Em janeiro desse ano eu estava em um restaurante em uma cidade qualquer do interior de Cuba onde a TV mostrava belos exemplos da maravilhosa produção de videoclipes da América Latina (uma dica para vocês: joguem Prêmios Lucas na busca do YouTube), quando ninguém mais, ninguém menos do que Michel Teló surge na tela. Em uma parceria com o cantor mais popular da Colômbia. Eu acho que o FBI está perdendo tempo juntando informações sobre pessoas com hábitos de cruzar fronteiras zoadas pelo mundo (de novo, não que eu faça isso), quando deveria mesmo era estar interrogando esse menino sobre seus planos de dominação mundial.

Tudo isso para dizer que ouvir Ai Se Eu Te Pego não chega a me surpreender, só me lembra que eu continuo nesse mesmo planeta, infelizmente. O problema começa quando ele é seguido por Lepo Lepo e eu me sinto quase como Édipo tendo que me conformar que fugir só me levou de volta ao meu próprio destino.

Então eu não estou longe de nada, eu aceito. Pego meu chapéu e desço para a primeira ilha, Tortolla, onde fica a capital das Ilhas Virgens Britânicas, e é aí que o balão de isolamento que a companhia de cruzeiros tão cuidadosamente constrói em torno de seus passageiros começa a falhar. Não é que ele estoure e eu esteja de repente tendo uma autêntica experiência caribenha, nada disso, mas é como se o plástico esticasse demais e eu conseguisse ver o que está fora do meu espaço, embora eu não consiga chegar lá.

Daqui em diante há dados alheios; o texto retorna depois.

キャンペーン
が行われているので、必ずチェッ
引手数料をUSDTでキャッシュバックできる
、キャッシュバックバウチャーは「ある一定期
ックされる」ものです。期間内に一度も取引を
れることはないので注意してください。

Os motoristas de táxi conversam comigo em um inglês ou francês perfeito, mas viram para o lado e desandam a tagarelar em um dialeto incompreensível. Nos carros, a versão mais crua da salsa que eu ouvia em algumas ruas de Cuba e o reggaeton, essa inescapável paixão do resto da América Latina. Em St John’s, capital de Antigua e Barbuda, eu passeio por algumas ruas fora da pequena disneilândia de compras preparadas para os turistas e vejo a bagunça e os prédios semidesabados que já passei a esperar dessa parte do mundo. Fico fascinada com um grupo de mulheres que conversa do lado de fora de um mercado com seus cabelos todos enrolados em bobs e outros artefatos multicoloridos.

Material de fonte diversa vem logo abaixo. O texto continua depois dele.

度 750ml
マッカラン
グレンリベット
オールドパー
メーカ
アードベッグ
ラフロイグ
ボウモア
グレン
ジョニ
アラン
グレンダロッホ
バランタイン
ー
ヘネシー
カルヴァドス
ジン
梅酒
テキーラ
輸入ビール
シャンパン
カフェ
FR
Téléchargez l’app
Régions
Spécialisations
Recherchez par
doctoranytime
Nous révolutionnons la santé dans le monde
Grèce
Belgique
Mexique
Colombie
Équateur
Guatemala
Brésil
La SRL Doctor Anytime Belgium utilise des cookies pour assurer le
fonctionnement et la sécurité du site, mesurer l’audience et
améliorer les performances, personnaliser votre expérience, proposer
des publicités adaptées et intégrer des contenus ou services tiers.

No entanto, a minha sensação é que esse lado de fora é inalcançável mesmo que eu estivesse em uma outra viagem. Sozinha, com minha mochila. É como se os caribenhos quisessem manter os turistas no lugar que lhes condiz. Eu intuo que existem praias muito mais bonitas do que aquelas que visito, mas que ninguém me contaria delas, que eles jamais conversariam na minha frente sem ser nesses dialetos impossíveis. Eu respeito e, de certa forma, gosto disso. Que algo ali se mantenha longe das minhas mãos curiosas e bagunceiras, que eu não possa escrever sobre o labirinto de ruas da capital de Santa Lucia. Que algo aquelas pessoas se recusem a compartilhar, que em algum grau elas se preservem. Há uma reserva e uma distância muito clara por trás de todos os sorrisos amigáveis que me estendem ali.

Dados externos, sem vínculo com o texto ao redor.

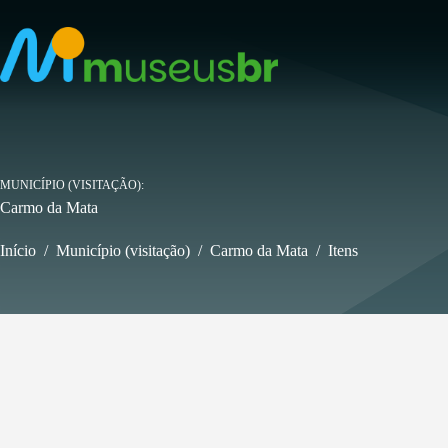
Pular
para
o
conteúdo
MUNICÍPIO (VISITAÇÃO)
Carmo da Mata
Início
/
Município (visitação)
/
Carmo da Mata
/
Itens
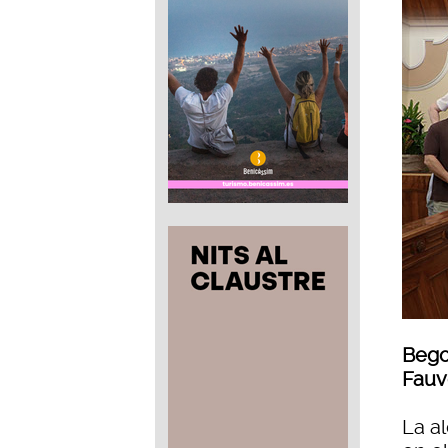
Bego
Fauv
La a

Menciono isso por acaso, essa sensação de distância, ao meu garçom indonésio do jantar. Ele sacode a cabeça afirmativamente e me diz que é o mesmo na Indonésia. Ele é de Bali, todo mundo quer ir a Bali, há milhões de hotéis em Bali, mas ele mesmo prefere Longbok e Komodo. Meus olhos se acendem e eu conto que pretendo estar na Ásia em exatamente um ano, ele abre um sorriso enorme e diz “um minuto”. Volta com seu nome em um pedaço de papel para que eu o adicione no facebook, me diz que tem férias em dezembro e que posso ficar na sua casa e não me preocupar em pagar hospedagem. “Todo mundo é amigo em Bali”, ele me conta, “eu te apresento meus amigos e você nunca vai querer sair de lá”. Acredito nele e agradeço, silenciosamente, esse pequeno passo nos meus planos mirabolantes de sudeste asiático.

Eu guardo esse papel como minha pequena parcela de aventura dessa viagem. Me sinto orgulhosa dele, ostento quase como um troféu: eu tenho o contato de alguém em Bali! O garçom hondurenho ri de mim, pergunta sobre meus outros planos, menciono a Colômbia, pergunto de Honduras, ele me conta sobre sua cidade e sobre o esquema de trabalho. Me diz que aprendeu a falar inglês no navio, elogia meu espanhol. No final, aperta minha mão afetuosamente, me chama de “jovem” e se despede com alguma sinceridade.

No aeroporto, troco minha Vogue brasileira por uma revista espanhola e tenho a sensação de que a questão toda de um cruzeiro no Caribe é que você está longe demais de onde deveria estar, mas perto de todo o resto do mundo.